If I look into src/libs/instruments.h
, I see that every one the errors are round a single operate: us_signum_to_string
. Let me see if I can simply remark out that operate to clear away the irrelevant warnings.
/*
DEBUG: Briefly delete this operate to get the construct working once more.
INLINE char *us_signum_to_string(int signum) {
...
return buf;
}
*/
With the pesky us_signum_to_string
operate eliminated, I’ll attempt to compile construct once more:
$ gcc src/take a look at.c src/libs/base64.c -o /tmp/b64test && /tmp/b64test
enter: hey, world!
output: aGVsbG8sIHdvcmxkIQ==
output bytes: 21
Hooray, no extra compiler warnings.
If I have been attempting to compile all of uStreamer, I’d have to determine find out how to get us_signum_to_string
to compile. For this train, I’m simply calling us_base64_encode
from Zig, so I don’t want us_signum_to_string
.
If I evaluate my take a look at.c
program’s output to my system’s built-in base64
utility, I can confirm that I’m producing the right consequence:
$ printf 'hey, world!' | base64
aGVsbG8sIHdvcmxkIQ==
The whole instance at this stage is on Github.

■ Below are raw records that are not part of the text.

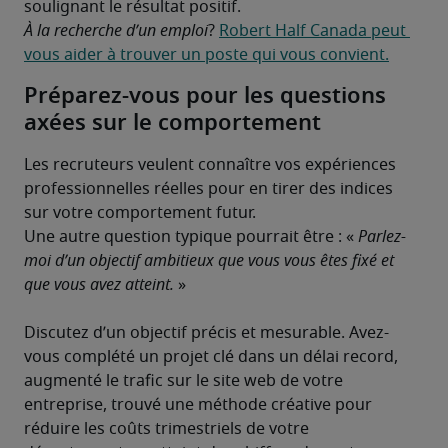
soulignant le résultat positif.
À la recherche d’un emploi
? 
Robert Half Canada peut 
vous aider à trouver un poste qui vous convient.
Préparez-vous pour les questions
axées sur le comportement
Les recruteurs veulent connaître vos expériences 
professionnelles réelles pour en tirer des indices 
sur votre comportement futur.
Une autre question typique pourrait être : « 
Parlez-
moi d’un objectif ambitieux que vous vous êtes fixé et 
que vous avez atteint. 
»

Discutez d’un objectif précis et mesurable. Avez-
vous complété un projet clé dans un délai record, 
augmenté le trafic sur le site web de votre 
entreprise, trouvé une méthode créative pour 
réduire les coûts trimestriels de votre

Including Zig to my uStreamer mission surroundings 🔗︎
My favourite approach of putting in Zig is with Nix, because it permits me to modify Zig variations simply. Be happy to install Zig any approach you favor.
I added the next flake.nix
file to my mission, which pulls Zig 0.11.0 into my surroundings:
{
description = "Dev surroundings for zig-c-simple";
inputs = {
flake-utils.url = "github:numtide/flake-utils";
# 0.11.0
zig_dep.url = "github:NixOS/nixpkgs/46688f8eb5cd6f1298d873d4d2b9cf245e09e88e";
};
outputs = { self, flake-utils, zig_dep }@inputs :
flake-utils.lib.eachDefaultSystem (system:
let
zig_dep = inputs.zig_dep.legacyPackages.${system};
in
{
devShells.default = zig_dep.mkShell {
packages = [
zig_dep.zig
];
shellHook = ''
echo "zig" "$(zig model)"
'';
};
});
}
From right here, I can run nix develop
, and I see that Nix 0.11.0 is on the market in my mission surroundings:
# There is a bizarre quirk of Nix flakes that they should be added to your git
# repo.
$ git add flake.nix
$ nix develop
zig 0.11.0
Making a Zig executable 🔗︎
The Zig compiler’s init-exe
creates a boilerplate Zig software, so I’ll use it to create a easy Zig app throughout the uStreamer supply tree:
$ zig init-exe
data: Created construct.zig
data: Created src/important.zig
data: Subsequent, attempt `zig construct --help` or `zig construct run`
If I attempt compiling and working the boilerplate Zig software, I see that every little thing works:
$ zig construct run
All of your codebase are belong to us.
Run `zig construct take a look at` to run the checks.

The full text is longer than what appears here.